The culmination of three years research it was considered the most authoritative book on the Chiropractic profession written for the layman and prospective Chiropractic student.
In addition to explaining what a new patient might expect from treatment, it covered the history of the profession, its legal status throughout the world, international standards of education and research into its effectiveness.
(Michael as shown on fly-leaf)
Michael at work in 1990. A few of these found their way into his book
Michael left the BCA Council for the first time in 1991 to concentrate on his new clinic in Chippenham, which opened in the Summer, although his absence was only to be for one year
At the 1991 BCA Autumn Conference President Graham Heale presented Michael with the President’s Award for Services to the Profession.
Chippenham Chiropractic Clinic, at Emery House in the centre of town, was formally opened by Richard Needham, then a Minister for Northern Ireland and the MP for North Wiltshire.
Cutting the tape Michael's Associate Chiropractors demonstrate their skills
One of Richard Needham's key interests was promoting local businesses and he was pleased to meet Peter Staff, the CEO of X-Ograph, suppliers of Michael's x-ray facilities (left)
Picture from the Gazette and Herald (right)
The next years were taken up with BCA Tours across the UK to promote the profession and secure support for regulation.
Michael is shown with other speakers and local chiropractors at a meeting in Chelmsford attended by over 600 members of the public.
(Picture, Chiropractic Patients' Association newsletter)
During the 1980s Michael attended meetings of the Royal Society of Medicine’s Colloquia into Complementary and Alternative Medicine set up at the behest of Prince Charles and chaired by Sir James Watts. Its findings published as "Talking Health" set the mood for regulation of some complementary Health Professions such as Osteopathy and Chiropractic
Michael also explored regulation with other complementary health professions and sat on the Council for Complementary & Alternative Medicine Board between 1984 and 1989, the last three years as its Vice Chairman. Throughout his time with CCAM he wrote regularly for the Journal of Complementary Medicine and was a member of its advisory board.
The publication of research in the British Medical Journal by the Medical Research Council in 1990 demonstrated the superiority of Chiropractic against hospital outpatient management for Back Pain. This helped to raise the profile of Chiropractic as an effective tool at combatting the costs to the economy of back pain.
The profession was further strengthened when the Anglo- European College of Chiropractic became the first Complementary Medicine college in the UK to secure recognised degree status and in 1991 Diana Princess of Wales became its Patron
Princess Diana visiting the AECC Outpatients Clinic 1991 (Chiropractic Patients Association)
She was to continue to support the profession in the coming years
A Working Party on Chiropractic headed by Lord Bingham, Master of the Rolls & Lord Chief Justice recommended regulation in 1993. The presentation of the Enquiry’s findings at the Kings Fund was attended by the Princess of Wales
(left, Princess Diana with Ian Hutchinson, Chief Chiropractic Architect of the Chiropractors Act)

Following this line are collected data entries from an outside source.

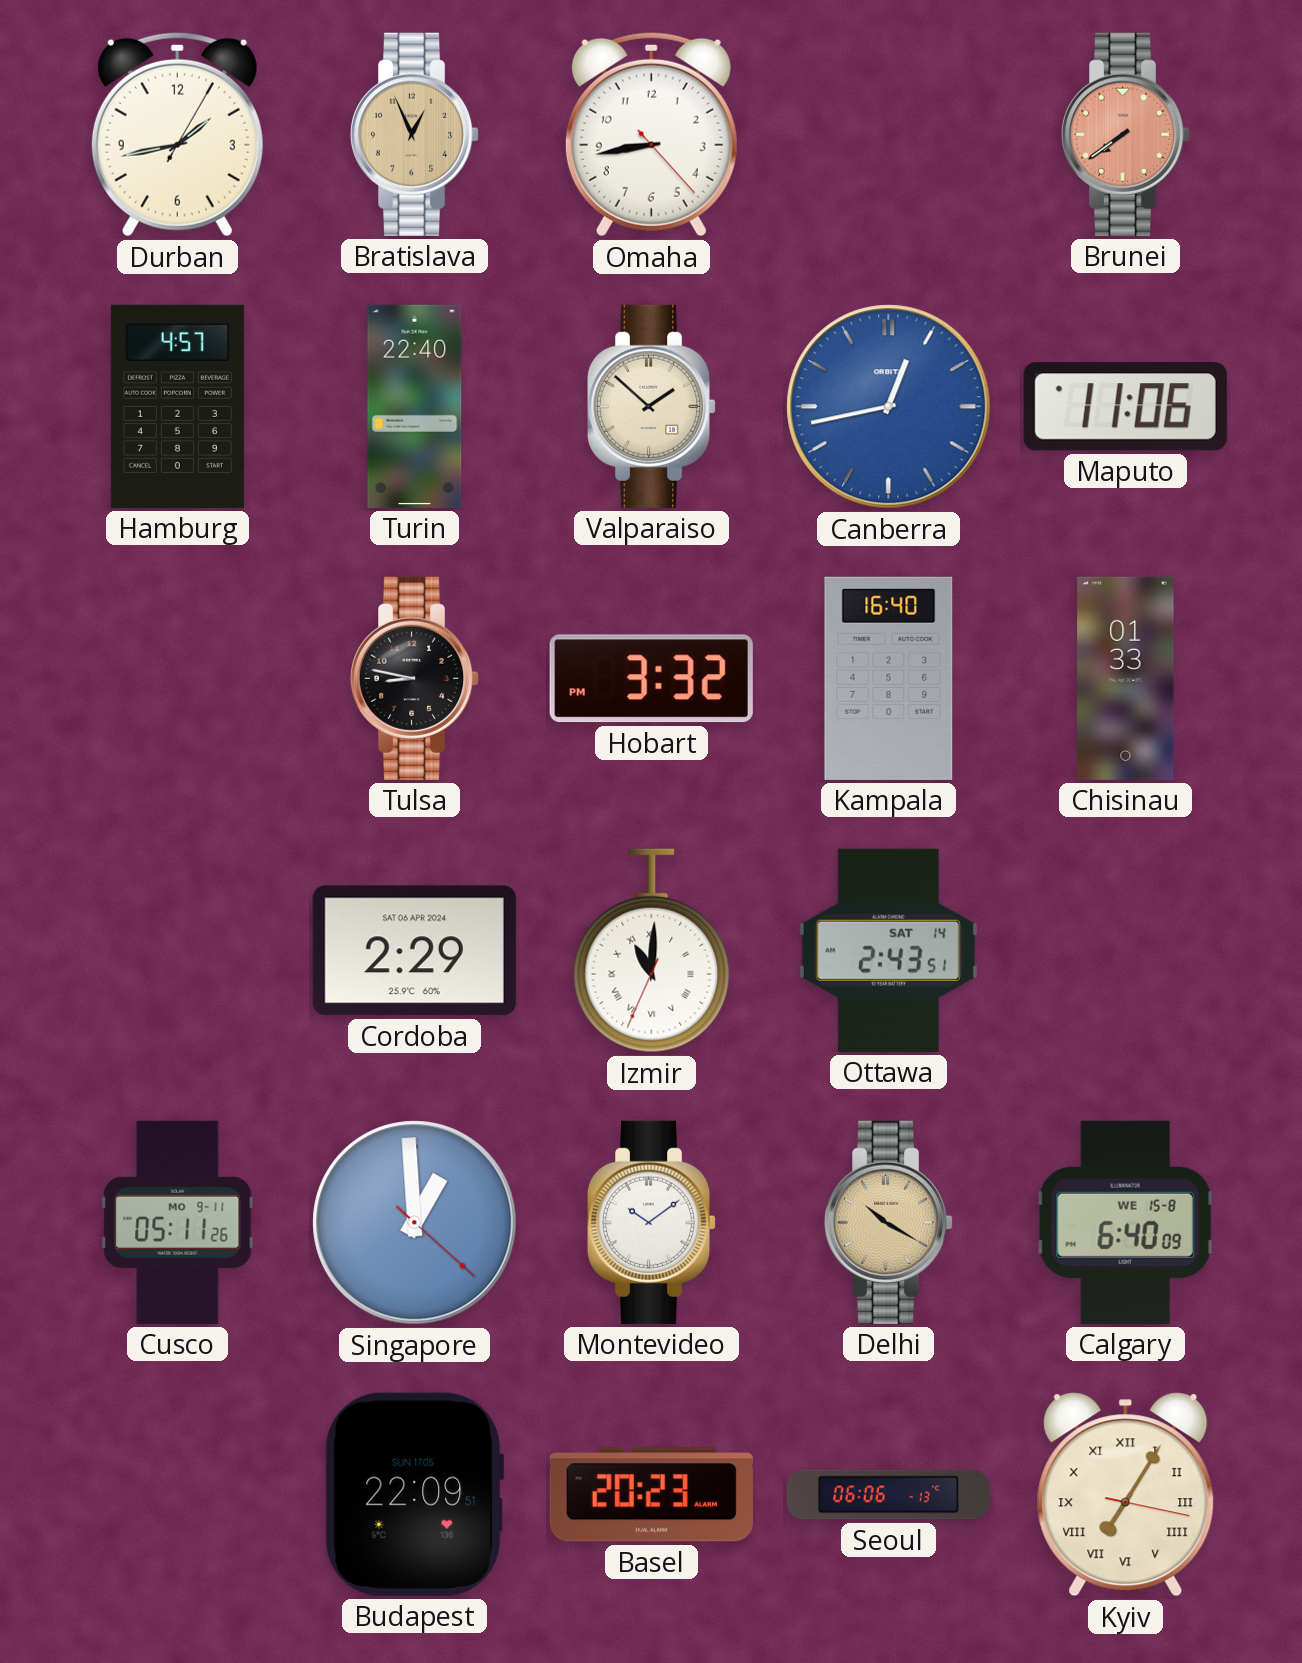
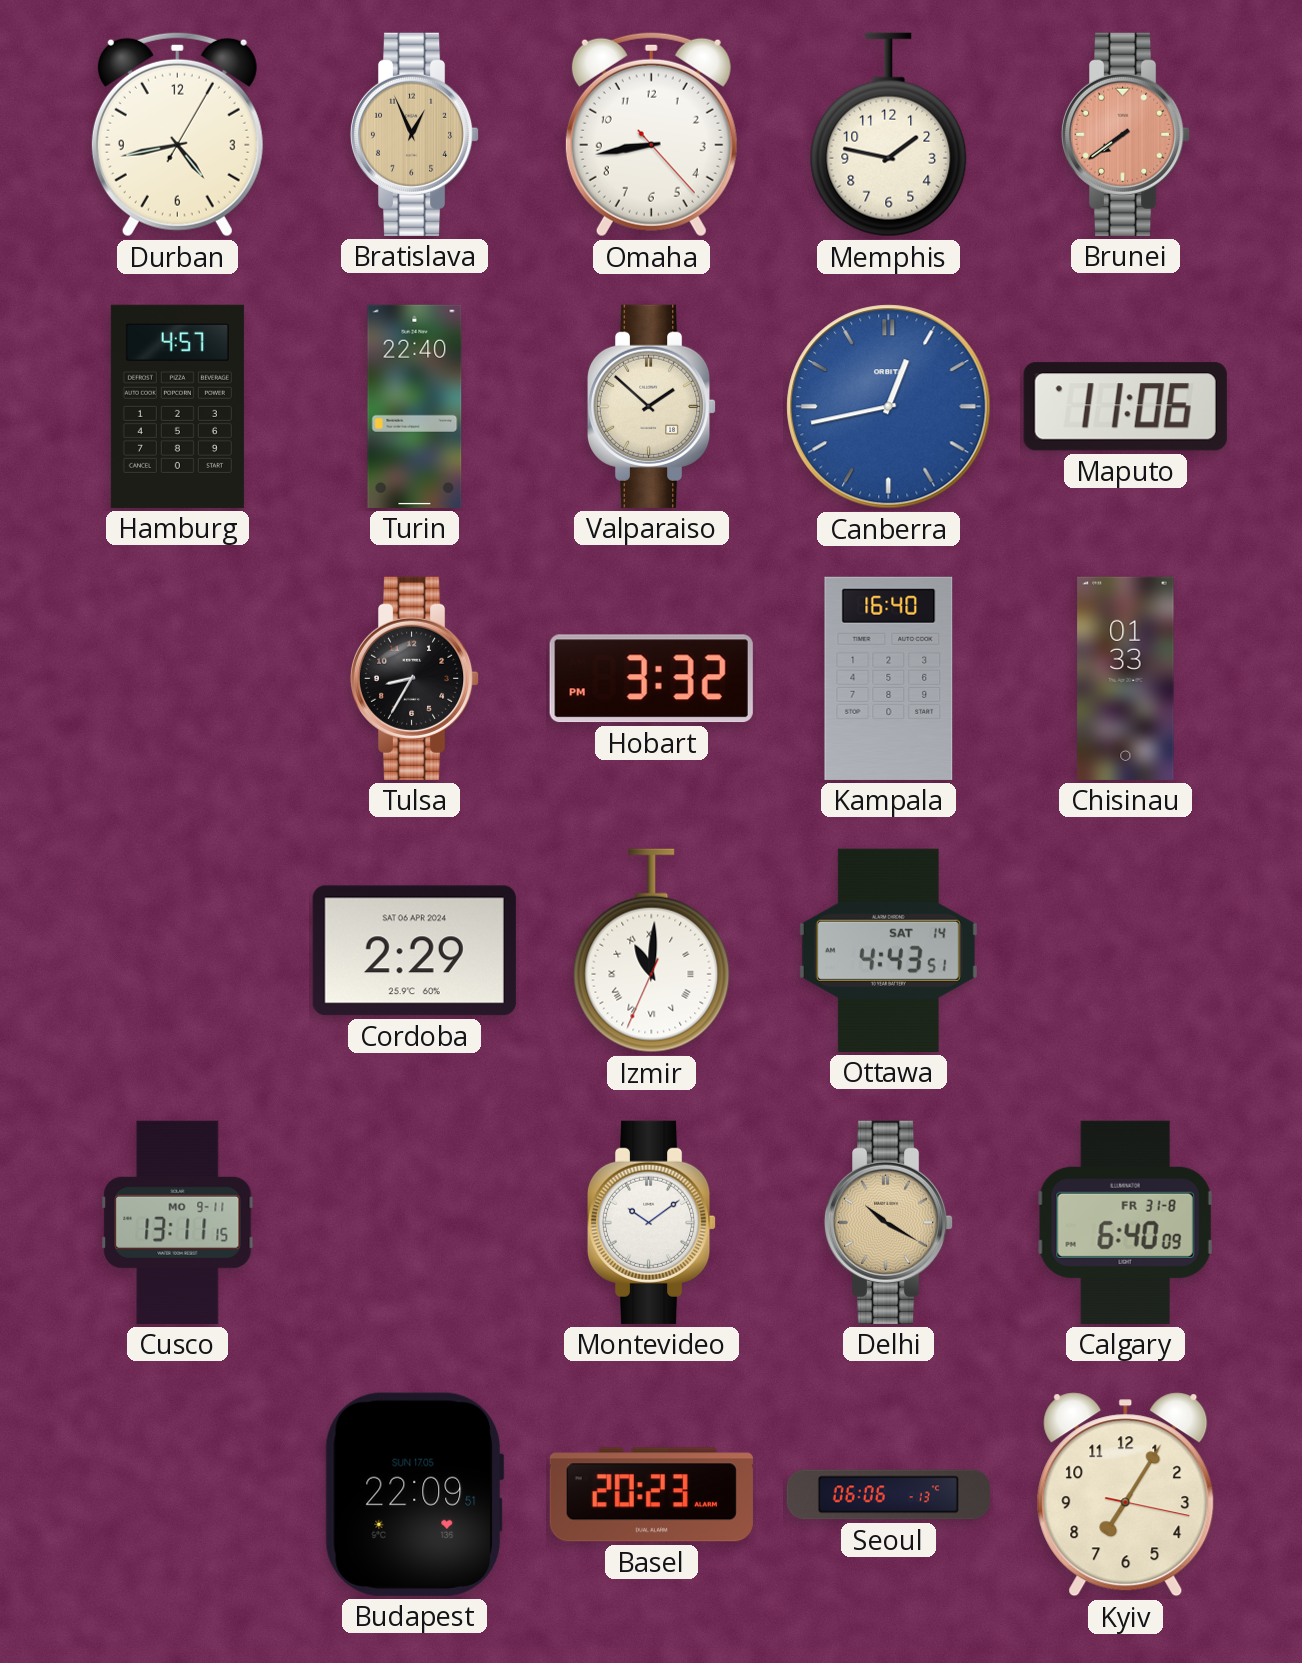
Durban: 1:43 -> 4:43
Memphis: none -> 1:47
Tulsa: 8:47 -> 8:35
Ottawa: 2:43 -> 4:43
Cusco: 05:11 -> 13:11
Singapore: 12:59 -> none
Calgary date: WE 15-8 -> FR 31-8
Kyiv numerals: Roman -> Arabic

That year Norman Fowler, a past Secretary of State for Health and Social Services and then Leader of the House of Commons, persuaded David Lidington (currently Minister for the Cabinet Office) to take the Chiropractors Bill through Parliament as a Private Members Bill. It became the longest Private Members Bill ever tabled, was supported by all Parties and managed to secure enough time to pass through both Houses and become law.

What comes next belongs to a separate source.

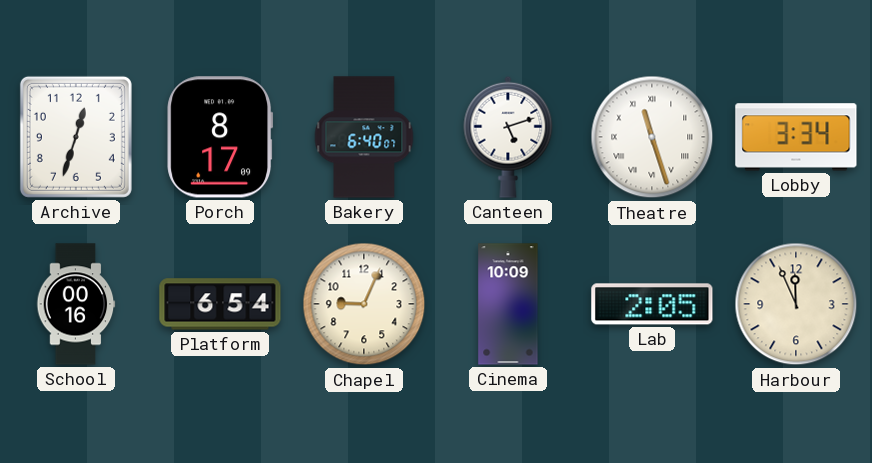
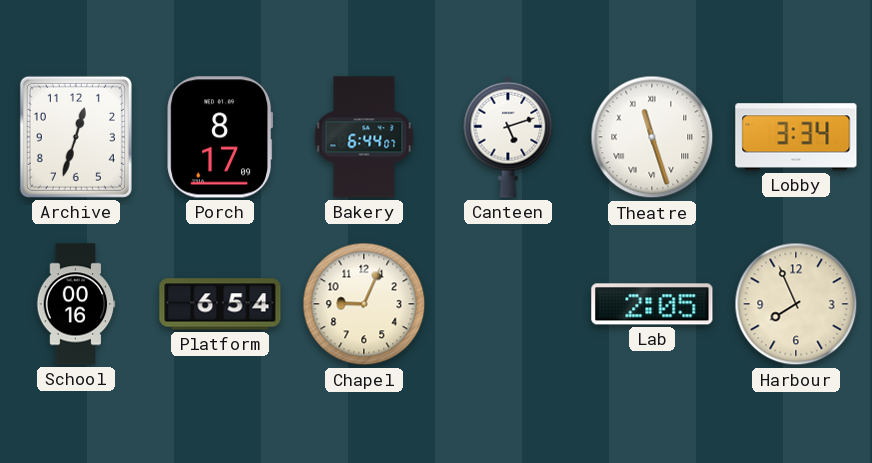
Bakery: 6:40 -> 6:44
Cinema: 10:09 -> none
Harbour: 11:56 -> 7:56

Michael celebrating the passage of the Chiropractors Act with David Lidington and Penny Copland-Griffiths (Chiropractic Patients Association), right
The Bill's support in the House of Lords by Lord Walton, a past President of the Royal College of Neurologists, was essential. His observation at a visit to AECC that its neurology was superior to the neurology taught to undergraduates at Medical College guaranteed his enthusiasm and determination to see the Bill become Law
The Chiropractic Regulation Steering Group was formed to unite the wings of a divided profession and guide it to the successful commencement of the Act. Michael was appointed to Chair the CRSG and his first duty was to address the Reception held at the House of Commons held to celebrate the passage of the Act.
Preparing the House of Commons Speech (left)

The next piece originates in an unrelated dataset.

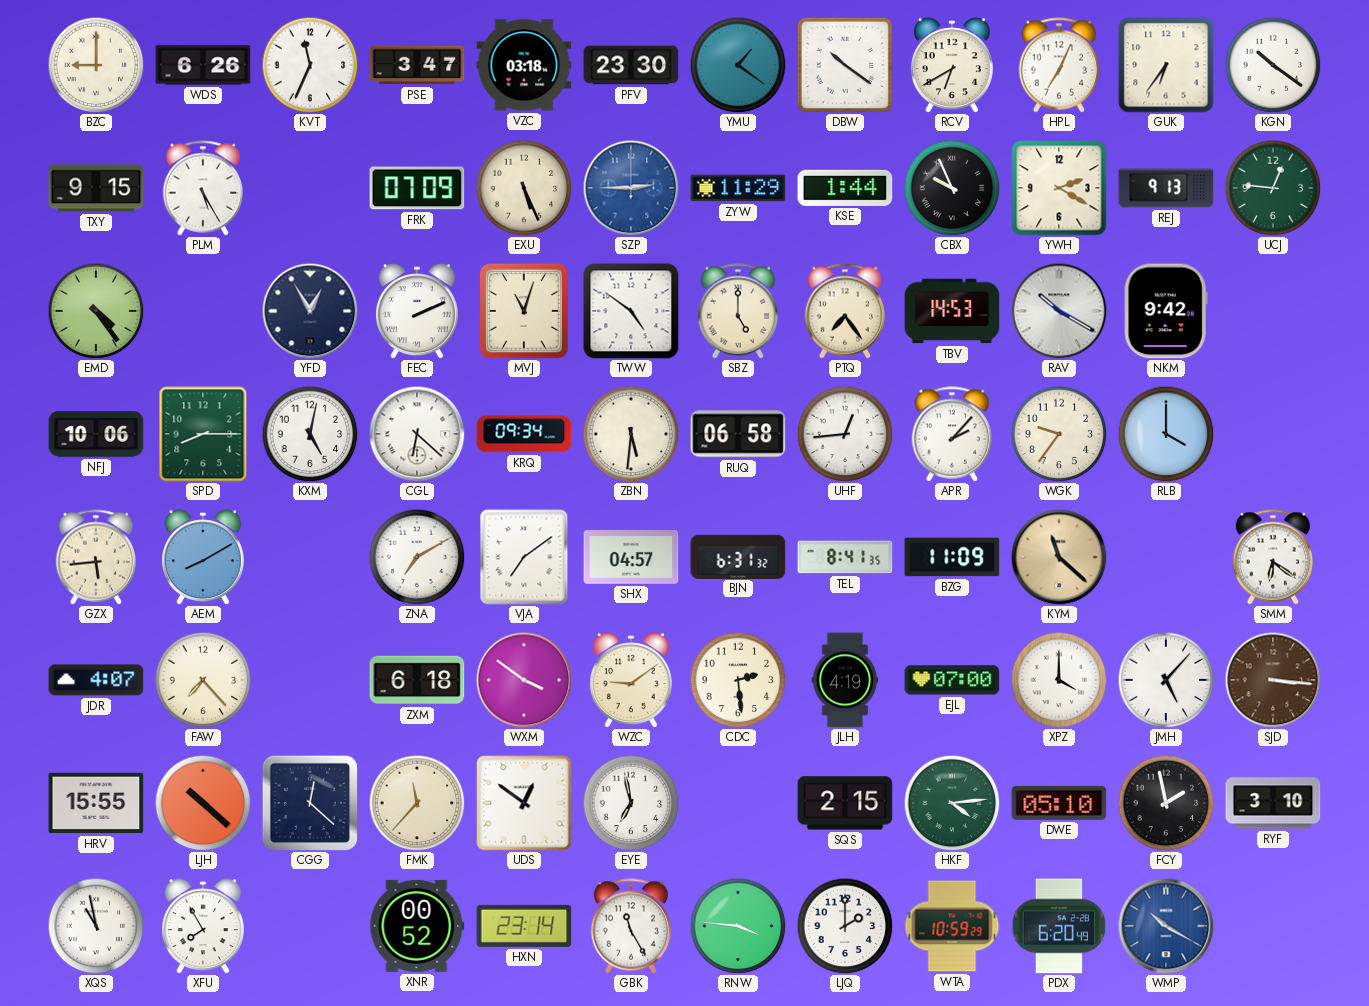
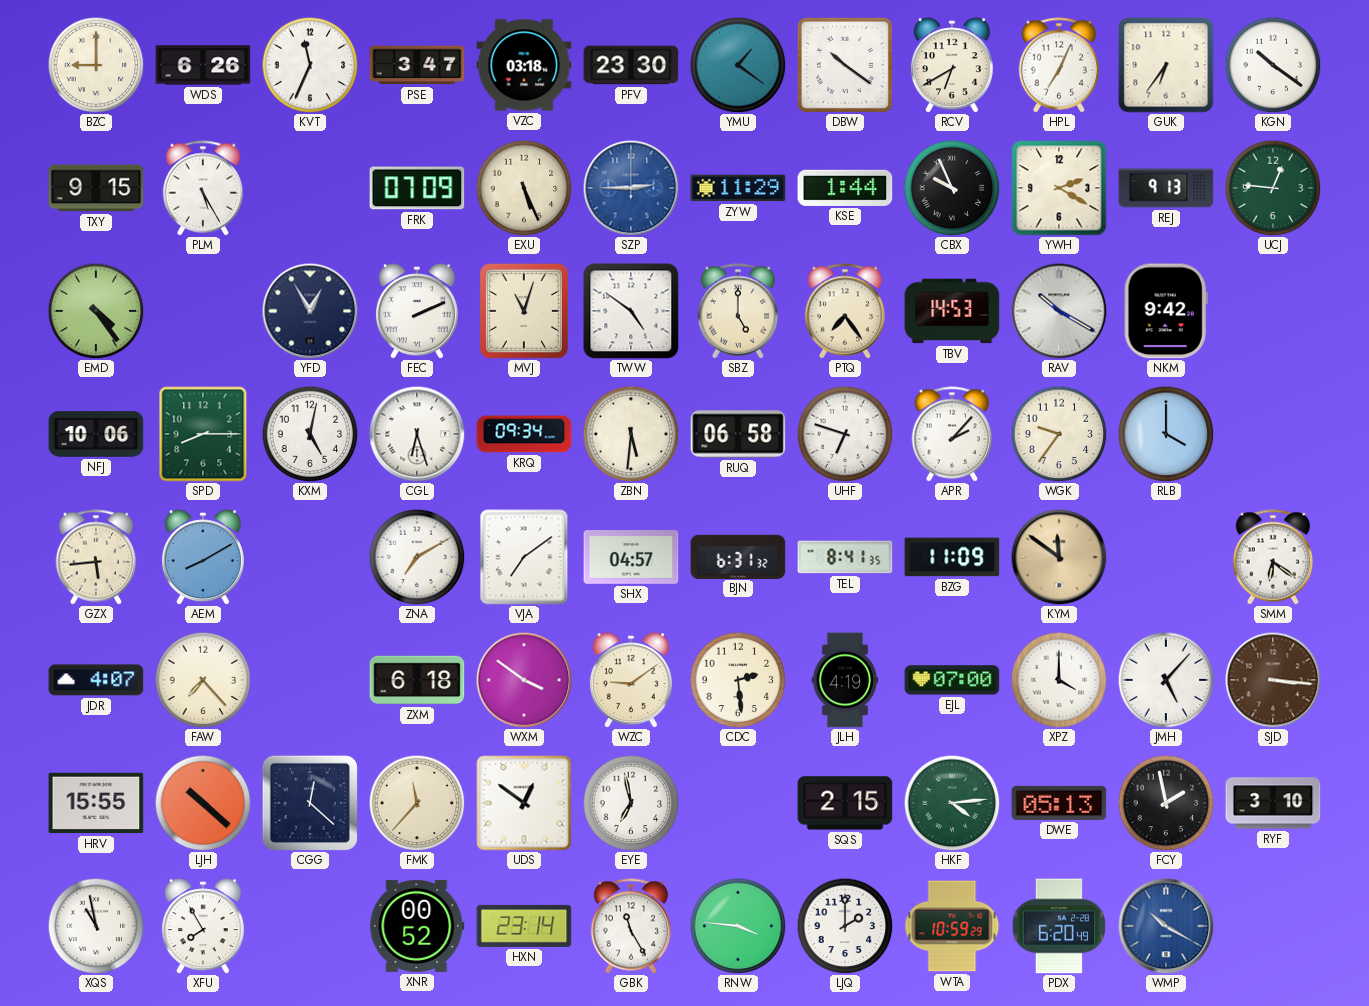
CGL: 6:22 -> 6:27
UHF: 12:44 -> 6:48
KYM: 11:22 -> 11:51
DWE: 05:10 -> 05:13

Delivering the speech (right)
With Tom Sackville, Under-Secretary of State for Health (below)
Lord Kindersley had arranged influential dinners with the Prince of Wales in the early stages, above
Not only did the whole profession, then divided into four groups, have to remain united but the CRSG had to ensure the satisfactory completion of work to establish Standards of Education, Practice and Competence. Once agreed, they had to be supported by the Department of Health before a Statutory Instrument could enshrine these agreed standards into law. Funds had to be raised to guarantee that the General Chiropractic Council could operate free of the public purse.
During this time Michael took every opportunity to visit the smaller associations and their colleges to maintain unity.
At a conference held by the McTimoney College in Aylesbury with Ian Hutchinson to his right (above) and with Deputy Principal of the McTimoney School, Dr Giri Rajagopalan (right)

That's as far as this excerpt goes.